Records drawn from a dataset
----------

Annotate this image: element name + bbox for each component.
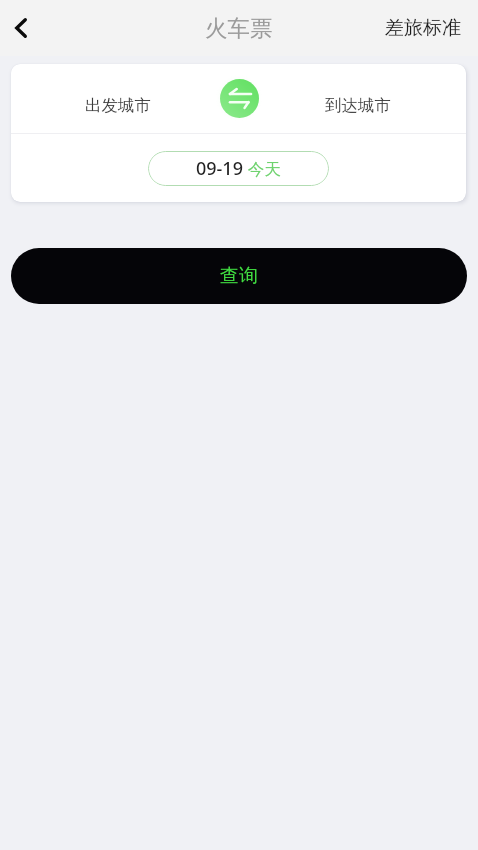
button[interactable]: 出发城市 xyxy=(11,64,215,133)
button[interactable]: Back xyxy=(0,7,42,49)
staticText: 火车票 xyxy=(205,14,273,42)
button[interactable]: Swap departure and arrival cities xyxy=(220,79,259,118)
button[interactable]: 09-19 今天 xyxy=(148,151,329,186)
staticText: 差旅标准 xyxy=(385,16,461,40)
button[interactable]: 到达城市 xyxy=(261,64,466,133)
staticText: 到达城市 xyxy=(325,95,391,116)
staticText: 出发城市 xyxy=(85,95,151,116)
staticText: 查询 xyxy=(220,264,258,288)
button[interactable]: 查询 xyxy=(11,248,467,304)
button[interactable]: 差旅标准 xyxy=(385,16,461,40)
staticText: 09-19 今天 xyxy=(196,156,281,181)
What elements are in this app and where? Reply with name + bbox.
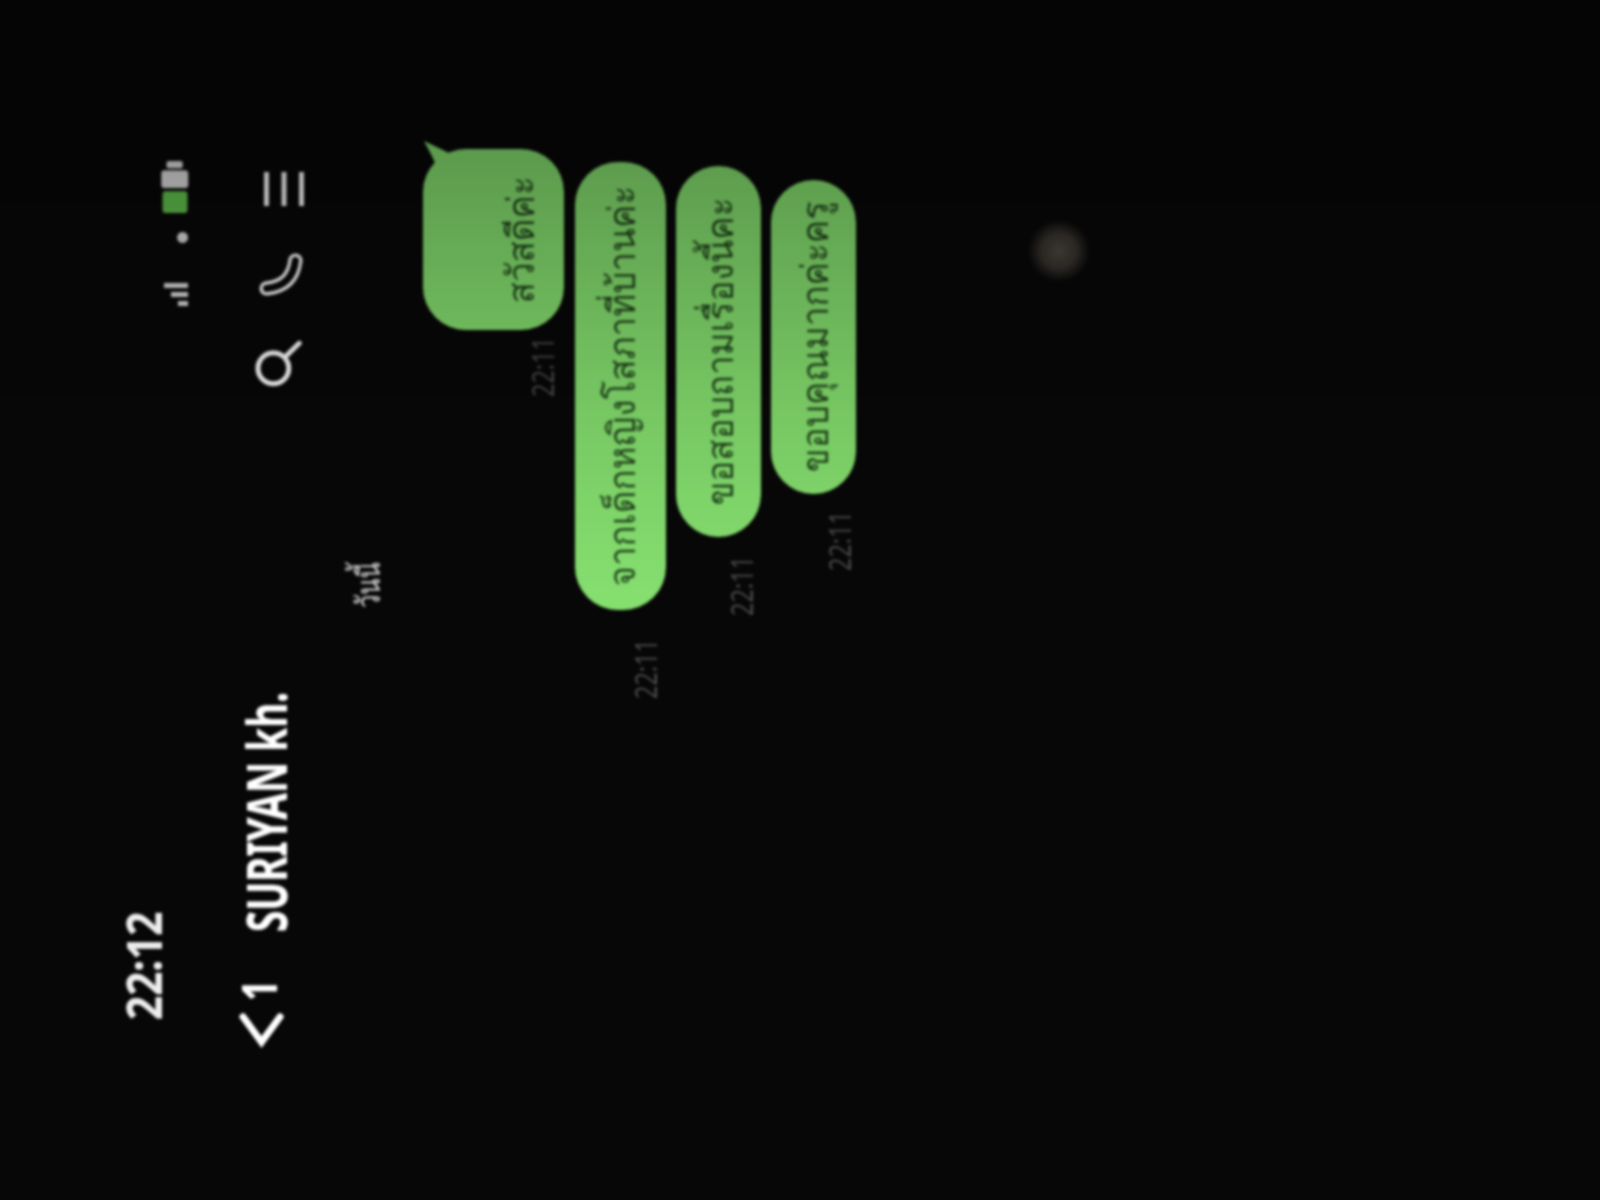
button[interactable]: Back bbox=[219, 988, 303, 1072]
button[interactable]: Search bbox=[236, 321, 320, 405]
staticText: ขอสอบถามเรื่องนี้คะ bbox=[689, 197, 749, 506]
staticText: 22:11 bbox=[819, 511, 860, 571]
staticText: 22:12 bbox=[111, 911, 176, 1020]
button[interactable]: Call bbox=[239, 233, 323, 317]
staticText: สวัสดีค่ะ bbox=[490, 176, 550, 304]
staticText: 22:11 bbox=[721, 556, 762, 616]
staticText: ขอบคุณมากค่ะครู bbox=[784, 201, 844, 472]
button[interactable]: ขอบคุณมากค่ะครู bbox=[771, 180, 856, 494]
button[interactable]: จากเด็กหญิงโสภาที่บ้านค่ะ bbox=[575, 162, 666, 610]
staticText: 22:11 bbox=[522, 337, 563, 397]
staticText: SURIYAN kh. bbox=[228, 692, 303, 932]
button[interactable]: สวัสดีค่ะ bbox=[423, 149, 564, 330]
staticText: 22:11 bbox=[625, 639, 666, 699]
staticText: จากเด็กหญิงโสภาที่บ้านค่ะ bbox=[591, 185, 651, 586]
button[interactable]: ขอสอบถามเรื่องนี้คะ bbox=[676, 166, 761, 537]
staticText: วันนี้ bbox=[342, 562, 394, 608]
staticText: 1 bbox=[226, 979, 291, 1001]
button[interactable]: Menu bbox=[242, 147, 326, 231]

----------

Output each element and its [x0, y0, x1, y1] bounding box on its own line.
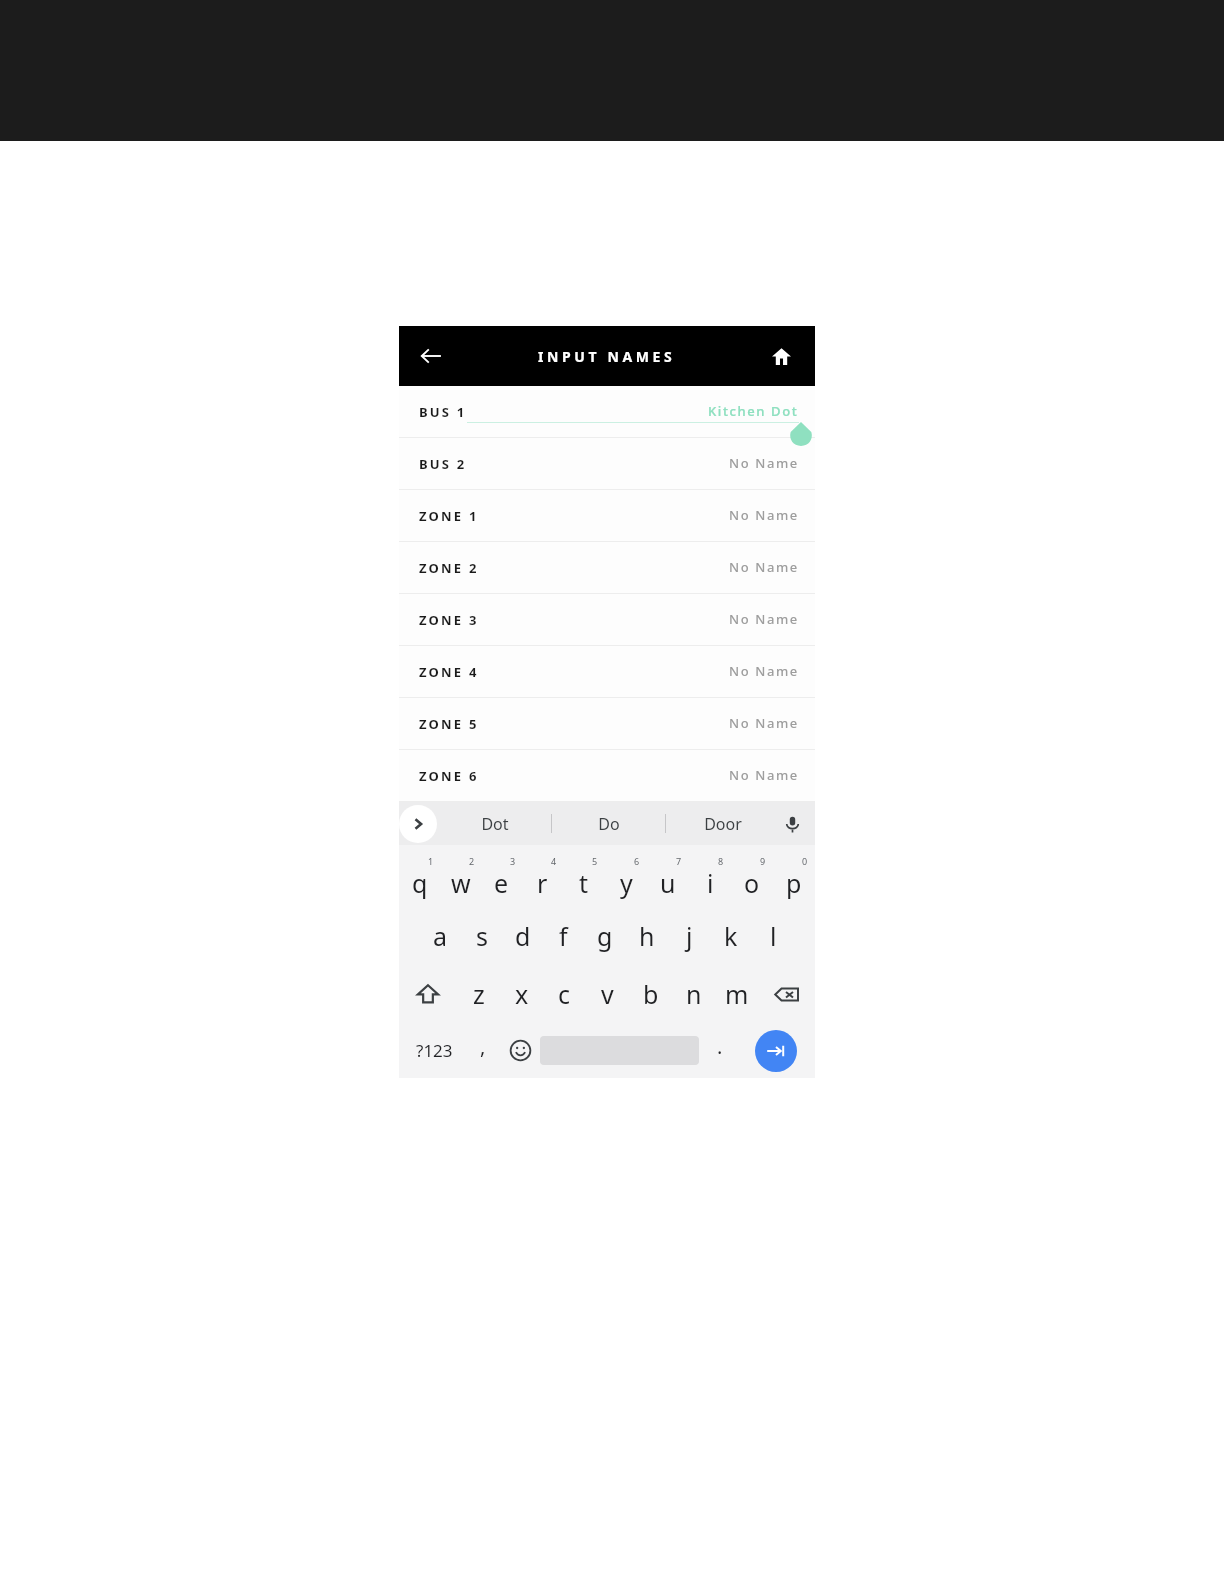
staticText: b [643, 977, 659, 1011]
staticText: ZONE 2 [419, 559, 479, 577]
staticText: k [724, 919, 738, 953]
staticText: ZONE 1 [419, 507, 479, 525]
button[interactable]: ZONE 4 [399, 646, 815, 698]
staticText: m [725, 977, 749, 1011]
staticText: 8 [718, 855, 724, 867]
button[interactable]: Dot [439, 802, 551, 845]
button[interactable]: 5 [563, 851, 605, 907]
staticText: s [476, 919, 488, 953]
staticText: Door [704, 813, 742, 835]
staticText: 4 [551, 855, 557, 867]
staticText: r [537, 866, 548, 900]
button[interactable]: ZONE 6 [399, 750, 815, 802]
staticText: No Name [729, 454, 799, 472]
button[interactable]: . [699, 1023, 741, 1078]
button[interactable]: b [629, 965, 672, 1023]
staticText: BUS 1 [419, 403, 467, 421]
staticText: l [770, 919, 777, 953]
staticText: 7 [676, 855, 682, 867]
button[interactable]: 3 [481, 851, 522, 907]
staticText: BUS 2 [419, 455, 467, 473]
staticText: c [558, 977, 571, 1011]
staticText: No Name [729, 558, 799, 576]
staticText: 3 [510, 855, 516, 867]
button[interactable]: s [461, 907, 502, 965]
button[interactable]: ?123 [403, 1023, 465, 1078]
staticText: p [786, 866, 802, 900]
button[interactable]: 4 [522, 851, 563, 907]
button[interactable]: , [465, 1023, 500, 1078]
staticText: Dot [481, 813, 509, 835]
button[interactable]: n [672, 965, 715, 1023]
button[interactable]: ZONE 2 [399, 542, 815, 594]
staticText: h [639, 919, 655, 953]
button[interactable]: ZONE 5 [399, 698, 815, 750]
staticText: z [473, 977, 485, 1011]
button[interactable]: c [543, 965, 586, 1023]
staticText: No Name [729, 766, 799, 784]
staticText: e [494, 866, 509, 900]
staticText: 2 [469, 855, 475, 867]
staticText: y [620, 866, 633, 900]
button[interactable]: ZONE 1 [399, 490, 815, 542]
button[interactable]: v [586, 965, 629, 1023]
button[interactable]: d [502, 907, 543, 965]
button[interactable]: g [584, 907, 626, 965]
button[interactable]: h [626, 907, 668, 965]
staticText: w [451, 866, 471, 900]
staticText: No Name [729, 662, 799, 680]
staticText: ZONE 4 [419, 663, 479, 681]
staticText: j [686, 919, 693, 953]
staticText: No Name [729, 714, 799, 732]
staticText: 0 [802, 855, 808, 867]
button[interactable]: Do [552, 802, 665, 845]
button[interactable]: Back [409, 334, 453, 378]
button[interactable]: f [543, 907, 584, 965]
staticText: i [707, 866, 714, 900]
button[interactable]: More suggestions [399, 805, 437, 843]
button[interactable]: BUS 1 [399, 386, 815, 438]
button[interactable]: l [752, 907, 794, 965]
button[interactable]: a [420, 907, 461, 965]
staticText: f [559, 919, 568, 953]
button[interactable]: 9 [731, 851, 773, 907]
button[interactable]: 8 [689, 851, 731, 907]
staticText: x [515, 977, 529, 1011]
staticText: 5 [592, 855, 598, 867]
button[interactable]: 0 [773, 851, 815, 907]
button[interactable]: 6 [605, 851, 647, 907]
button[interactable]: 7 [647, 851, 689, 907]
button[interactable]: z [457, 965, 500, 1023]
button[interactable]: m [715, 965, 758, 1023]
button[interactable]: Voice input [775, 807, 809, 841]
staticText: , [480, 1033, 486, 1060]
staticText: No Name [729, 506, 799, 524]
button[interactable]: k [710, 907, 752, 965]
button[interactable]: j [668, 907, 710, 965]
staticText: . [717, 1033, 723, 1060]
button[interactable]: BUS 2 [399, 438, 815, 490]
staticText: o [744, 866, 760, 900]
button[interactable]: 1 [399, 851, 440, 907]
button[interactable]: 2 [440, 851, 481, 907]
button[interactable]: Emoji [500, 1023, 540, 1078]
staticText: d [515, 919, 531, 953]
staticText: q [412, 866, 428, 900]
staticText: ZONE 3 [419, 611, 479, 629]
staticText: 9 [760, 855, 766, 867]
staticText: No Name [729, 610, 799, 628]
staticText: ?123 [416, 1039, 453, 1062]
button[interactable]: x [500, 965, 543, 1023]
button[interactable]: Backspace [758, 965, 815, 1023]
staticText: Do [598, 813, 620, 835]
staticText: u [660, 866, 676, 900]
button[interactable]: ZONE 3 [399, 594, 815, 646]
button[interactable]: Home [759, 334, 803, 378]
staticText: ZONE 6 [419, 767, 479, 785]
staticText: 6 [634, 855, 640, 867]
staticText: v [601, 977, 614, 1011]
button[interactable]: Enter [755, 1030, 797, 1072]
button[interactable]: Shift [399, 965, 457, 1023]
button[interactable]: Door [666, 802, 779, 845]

----------

**What you are asked to do**
Every line above that includes the string "出发城市" needs to be copied.

**Task solution**
button[interactable]: 出发城市 xyxy=(11,64,215,133)
staticText: 出发城市 xyxy=(85,95,151,116)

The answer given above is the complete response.